Strasbourg, dimanche 19 septembre, 8h45
Nous avions déjà pris un petit-déjeuner avec Stéphane Degout à Paris, en novembre 2019, pour échanger sur sa carrière et la nouvelle production des Noces de Figaro, mise en scène par James Gray, au Théâtre des Champs-Élysées. Le baryton y interprétait un Comte Almaviva détestable, sadique et violent. Deux ans plus tard, autre ambiance, nouvelle rencontre et toujours un petit-déjeuner mais cette fois-ci à Strasbourg, au lendemain d’un récital avec Simon Lepper au piano, à l’Opéra national du Rhin. Une soirée à la tonalité sombre et nocturne, musicalement exigeante. Un Liederabend à l’ombre de Wozzeck, rôle que Stéphane Degout interprétera pour la première fois en novembre à Toulouse dans une nouvelle mise en scène signée, cette fois-ci, Michel Fau.
Notre baryton a déjà fait un tour de ville matinal en dehors du flot de touriste et nous le retrouvons place Broglie légèrement contrarié. La boulangerie convoitée est fermée malgré les informations délivrées sur le net. Qu’à cela ne tienne, l’homme a de la ressource.
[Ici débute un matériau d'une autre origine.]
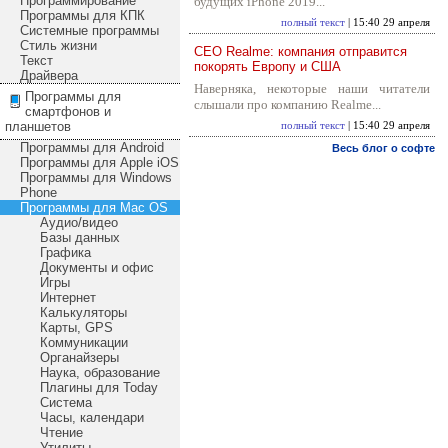
Программирование
будущих iPhone 2019...
Программы для КПК
полный текст
| 15:40 29 апреля
Системные программы
Стиль жизни
CEO Realme: компания отправится
Текст
покорять Европу и США
Драйвера
Наверняка, некоторые наши читатели
Программы для
слышали про компанию Realme...
смартфонов и
планшетов
полный текст
| 15:40 29 апреля
Программы для Android
Весь блог о софте
Программы для Apple iOS
Программы для Windows
Phone
Программы для Mac OS
Аудио/видео
Базы данных
Графика
Документы и офис
Игры
Интернет
Калькуляторы
Карты, GPS
Коммуникации
Органайзеры
Наука, образование
Плагины для Today
Система
Часы, календари
Чтение
Утилиты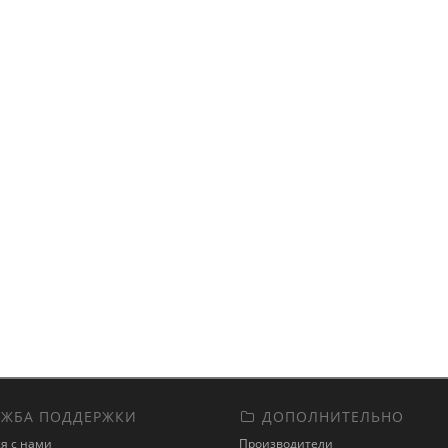
ЖБА ПОДДЕРЖКИ
ДОПОЛНИТЕЛЬНО
я с нами
Производители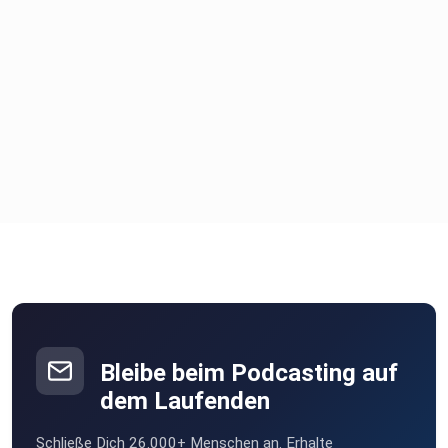
Bleibe beim Podcasting auf
dem Laufenden
Schließe Dich 26.000+ Menschen an. Erhalte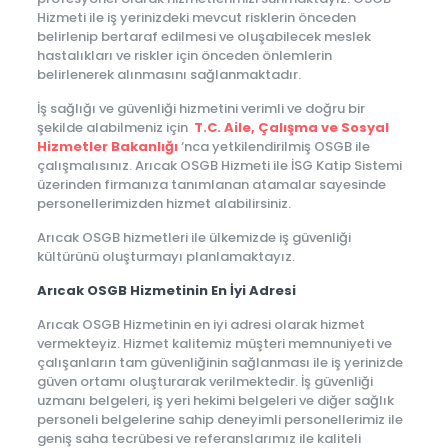
Hizmeti ile iş yerinizdeki mevcut risklerin önceden
belirlenip bertaraf edilmesi ve oluşabilecek meslek
hastalıkları ve riskler için önceden önlemlerin
belirlenerek alınmasını sağlanmaktadır.
İş sağlığı ve güvenliği hizmetini verimli ve doğru bir
şekilde alabilmeniz için
T.C. Aile, Çalışma ve Sosyal
Hizmetler Bakanlığı
‘nca yetkilendirilmiş OSGB ile
çalışmalısınız. Arıcak OSGB Hizmeti ile İSG Katip Sistemi
üzerinden firmanıza tanımlanan atamalar sayesinde
personellerimizden hizmet alabilirsiniz.
Arıcak OSGB hizmetleri ile ülkemizde iş güvenliği
kültürünü oluşturmayı planlamaktayız.
Arıcak OSGB Hizmetinin En İyi Adresi
Arıcak OSGB Hizmetinin en iyi adresi olarak hizmet
vermekteyiz. Hizmet kalitemiz müşteri memnuniyeti ve
çalışanların tam güvenliğinin sağlanması ile iş yerinizde
güven ortamı oluşturarak verilmektedir. İş güvenliği
uzmanı belgeleri, iş yeri hekimi belgeleri ve diğer sağlık
personeli belgelerine sahip deneyimli personellerimiz ile
geniş saha tecrübesi ve referanslarımız ile kaliteli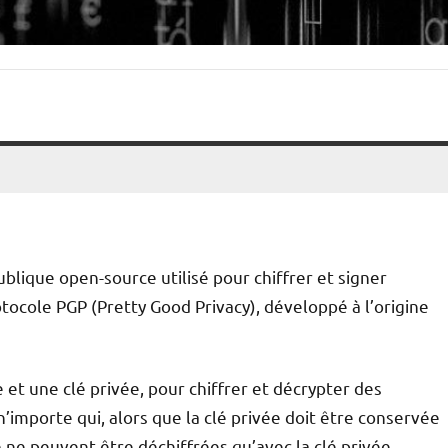
blique open-source utilisé pour chiffrer et signer
tocole PGP (Pretty Good Privacy), développé à l’origine
 et une clé privée, pour chiffrer et décrypter des
’importe qui, alors que la clé privée doit être conservée
e ne peuvent être déchiffrées qu’avec la clé privée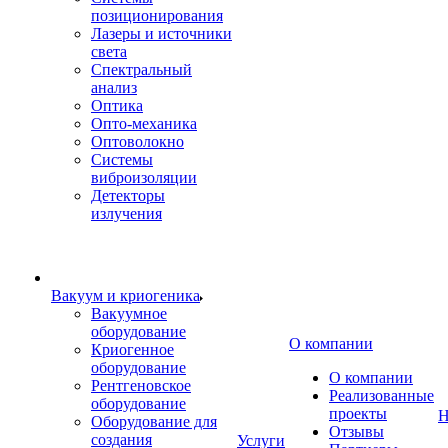
позиционирования
Лазеры и источники
света
Спектральный
анализ
Оптика
Опто-механика
Оптоволокно
Системы
виброизоляции
Детекторы
излучения
Вакуум и криогеника
Вакуумное
оборудование
О компании
Криогенное
оборудование
О компании
Рентгеновское
Реализованные
оборудование
проекты
Н
Оборудование для
Отзывы
создания
Услуги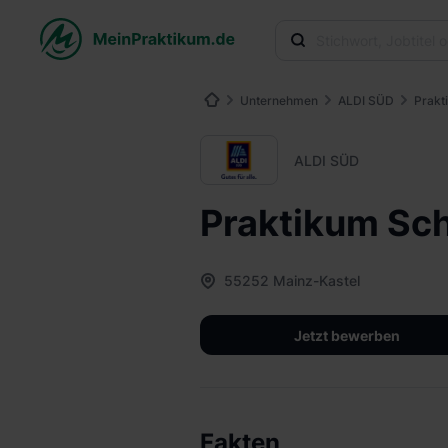
Unternehmen
ALDI SÜD
Prakt
ALDI SÜD
Praktikum Sch
55252 Mainz-Kastel
Jetzt bewerben
Fakten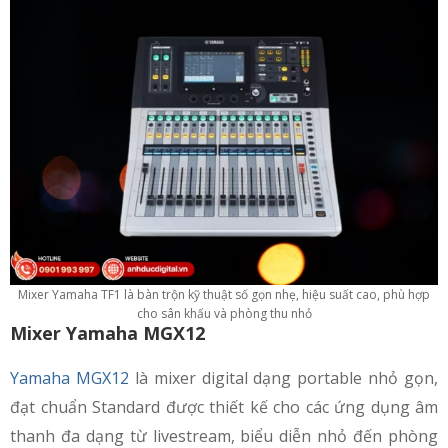
Mixer Yamaha TF1 là bàn trộn kỹ thuật số gọn nhẹ, hiệu suất cao, phù hợp
cho sân khấu và phòng thu nhỏ
Mixer Yamaha MGX12
Yamaha MGX12
là mixer digital dạng portable nhỏ gọn,
đạt chuẩn Standard được thiết kế cho các ứng dụng âm
thanh đa dạng từ livestream, biểu diễn nhỏ đến phòng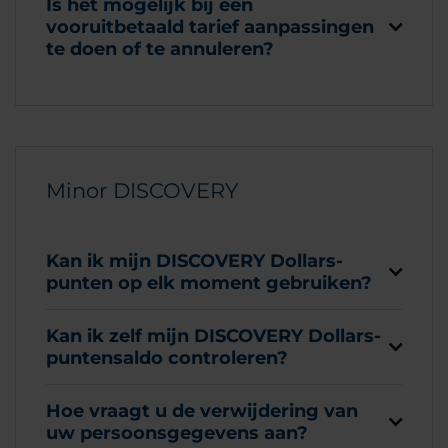
Is het mogelijk bij een
vooruitbetaald tarief aanpassingen
te doen of te annuleren?
Minor DISCOVERY
Kan ik mijn DISCOVERY Dollars-
punten op elk moment gebruiken?
Kan ik zelf mijn DISCOVERY Dollars-
puntensaldo controleren?
Hoe vraagt u de verwijdering van
uw persoonsgegevens aan?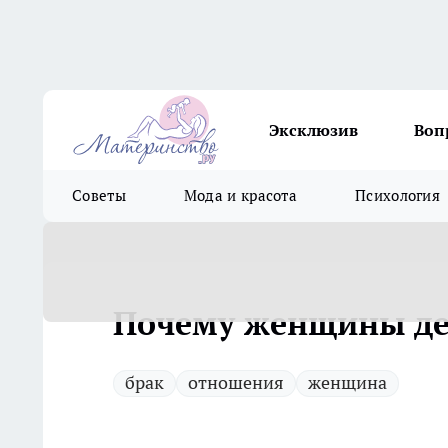
Эксклюзив
Воп
Советы
Мода и красота
Психология
Почему женщины де
брак
отношения
женщина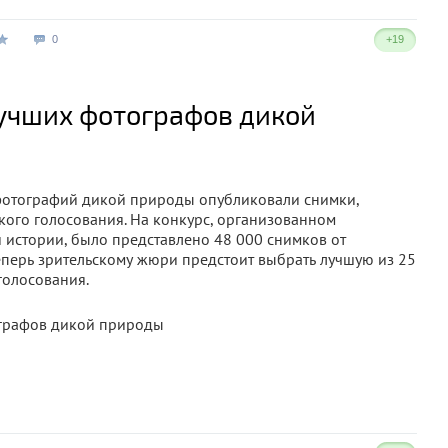
0
+19
учших фотографов дикой
фотографий дикой природы опубликовали снимки,
кого голосования. На конкурс, организованном
 истории, было представлено 48 000 снимков от
еперь зрительскому жюри предстоит выбрать лучшую из 25
голосования.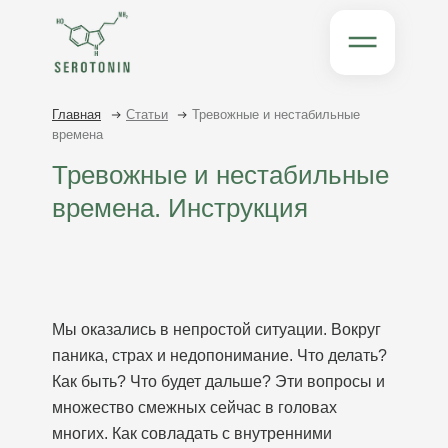
Главная
Статьи
Тревожные и нестабильные
времена
Тревожные и нестабильные
времена. Инструкция
Мы оказались в непростой ситуации. Вокруг
паника, страх и недопонимание. Что делать?
Как быть? Что будет дальше? Эти вопросы и
множество смежных сейчас в головах
многих. Как совладать с внутренними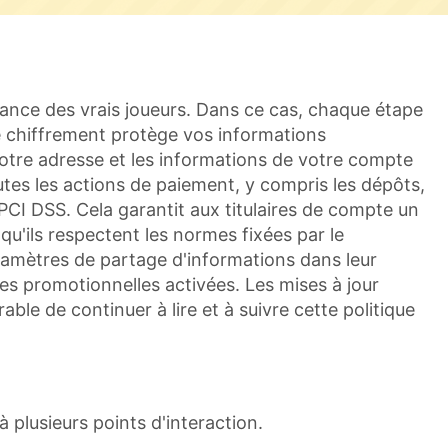
iance des vrais joueurs. Dans ce cas, chaque étape
Le chiffrement protège vos informations
votre adresse et les informations de votre compte
utes les actions de paiement, y compris les dépôts,
CI DSS. Cela garantit aux titulaires de compte un
 qu'ils respectent les normes fixées par le
ramètres de partage d'informations dans leur
ces promotionnelles activées. Les mises à jour
rable de continuer à lire et à suivre cette politique
 à plusieurs points d'interaction.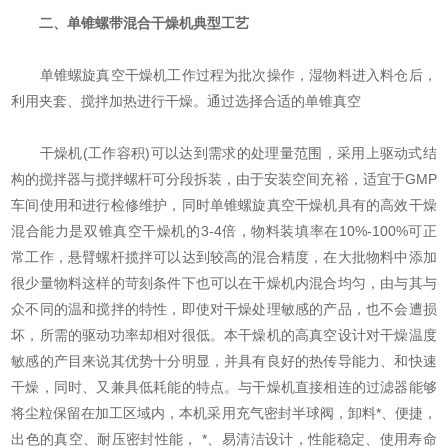
二、单锥螺带混合干燥机
典型工艺
单锥螺旋真空干燥机工作过程为批次操作，湿物料进入料仓后，
利用夹套、搅拌加热进行干燥。通过选择合适的单锥真空
干燥机(工作容积)可以达到需求的处理量范围，采用上驱动式结
构的搅拌器与搅拌螺杆可分段拆装，由于安装空间充裕，适宜于GMP
车间使用和进行检修维护，同时单锥螺旋真空干燥机具有的高效干燥
混合能力是双锥真空干燥机的3-4倍，物料装填率在10%-100%可正
常工作，悬臂螺杆揽拌可以达到较高的混合精度，在大批物料中添加
很少量物料这样的苛刻条件下也可以在干燥机内混合均匀，由与其与
众不同的温和搅拌的特性，即使对干燥处理敏感的产品，也不会遭损
坏，所需的驱动功率却相对很低。本干燥机的高真空设计对干燥温度
敏感的产目来说其优势十分明显，并具有良好的热传导能力、和快速
干燥，同时、又兼具低耗能的特点。与干燥机直接相连的过滤器能够
将尘粒保留在加工区域内，本机采用充气密封半球阀，卸料*、便捷，
出色的真空、耐压密封性能， *、易清洁设计，性能稳定、使用寿命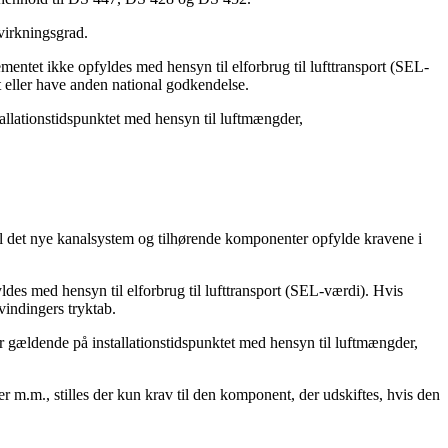
virkningsgrad.
entet ikke opfyldes med hensyn til elforbrug til lufttransport (SEL-
 eller have anden national godkendelse.
allationstidspunktet med hensyn til luftmængder,
kal det nye kanalsystem og tilhørende komponenter opfylde kravene i
des med hensyn til elforbrug til lufttransport (SEL-værdi). Hvis
indingers tryktab.
ar gældende på installationstidspunktet med hensyn til luftmængder,
r m.m., stilles der kun krav til den komponent, der udskiftes, hvis den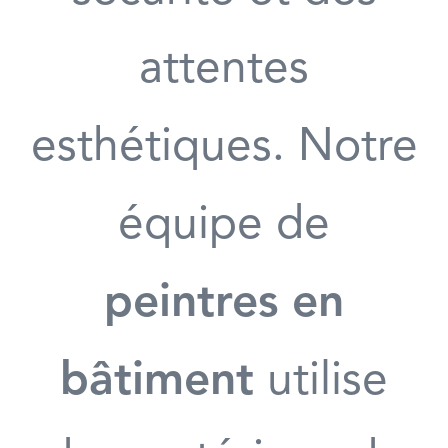
attentes
esthétiques. Notre
équipe de
peintres en
bâtiment
utilise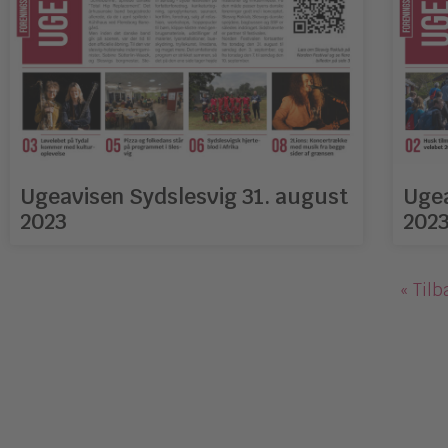
Ugeavisen Sydslesvig 31. august
Ugea
2023
202
« Tilb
Lui qui est souvent surpris de l’intérêt porté par les journalistes à son Instagram culinaire connaît les bonnes adresses. Les quelques minutes qui porteront nos estomacs vers les croissants locaux sont déjà l’occasion de percevoir que Stéphane Degout n’est pas totalement satisfait de sa prestation de la veille. Rien d’étonnant chez les artistes en général et celui-ci en particulier quand on sait quel niveau d’exigence et d’excellence il met dans chacune de ses réalisations artistiques, qu’elles soient scéniques ou discographiques. Silencieux devant cette constatation qui ne demande d’ailleurs aucun écho chez l’auteur de ces lignes, ce dernier se contentera donc de commencer promptement la dégustation de son roulé aux raisins. Il en profitera tout de même pour interroger le baryton sur la genèse de ce programme de récital sombre et exigeant où se côtoient Mahler, Fauré, Schumann, Poulenc et Pfitzner.
Demandez le programme
« J’ai conçu ce programme autour de Wozzeck, pas de sa vocalité mais des thématiques que le personnage me suggérait » raconte Stéphane Degout. « Beaucoup de pistes se sont ouvertes et parmi celles-ci, il y avait évidemment la première guerre mondiale et la possibilité d’une construction musicale en miroir avec d’un côté, le répertoire allemand et de l’autre, le répertoire français. Mais, je n’avais pas envie de tomber dans le répertoire des années folles en France qui n’est pas celui qui m’intéresse le plus. Il y avait également un autre effet miroir possible entre l’époque de Berg (compositeur de Wozzeck) et celle de Büchner (auteur de Woyzeck, pièce dont s’inspirera Berg pour le livret de son opéra). Il y a donc un peu de ça dans le programme puisque Schumann est présent avec des extraits de son opus 40 mais je me suis finalement concentré sur ce qui avait été composé à l’époque de la création de Wozzeck en 1925.
Hans Pfitzner vers 1910
J’ai découvert les opus 29 et 32 de Hans Pfitzner, un compositeur que je connaissais plutôt pour ses mélodies de jeunesse et je suis tombé de ma chaise. Pourquoi ne m’avait-on jamais parlé de ces mélodies lors de mes études ?!? Ces cycles sont magnifiques et leurs thèmes ne sont jamais loin de l’univers de Wozzeck. C’est un bonheur à chanter, parfois difficile avec ces longues phrases soutenues mais il n’y a rien de dangereux dans leur écriture et « Hussens Kerker » (op 32 n°1) est écrit pour un baryton. Il y a en plus un vrai univers pianistique et Pfitzner explore les registres extrêmes du piano d’une manière assez incroyable. »
Berg et Pfitzner
Quand on interroge Stéphane Degout sur une possible hésitation quant à intégrer, dans un même programme, Berg (dont la musique était qualifiée de « dégénée » par les nazis) et Pfitzner (pour le moins conservateur et adoré par ces mêmes nazis), la réponse est nette. « J’ai découvert cet aspect de la vie Pfitzner après avoir découvert sa musique et cette donnée n’est pas du tout entrée en ligne de compte. Si on va dans ce sens, on ne chante plus non plus les Don Quichotte à Dulcinée de Maurice Ravel sur des poèmes de Paul Morand, auteur qui s’est largement compromis par son zèle pétainiste et ses écrits antisémites. En allant encore plus loin, on peut aussi supprimer des pans entiers du répertoire et là, on tomberait dans la « cancel culture ». D’ailleurs, les œuvres de Pfitzner au programme ont été écrites dans les années 20, il était alors sûrement bien conservateur mais pas encore nazi. »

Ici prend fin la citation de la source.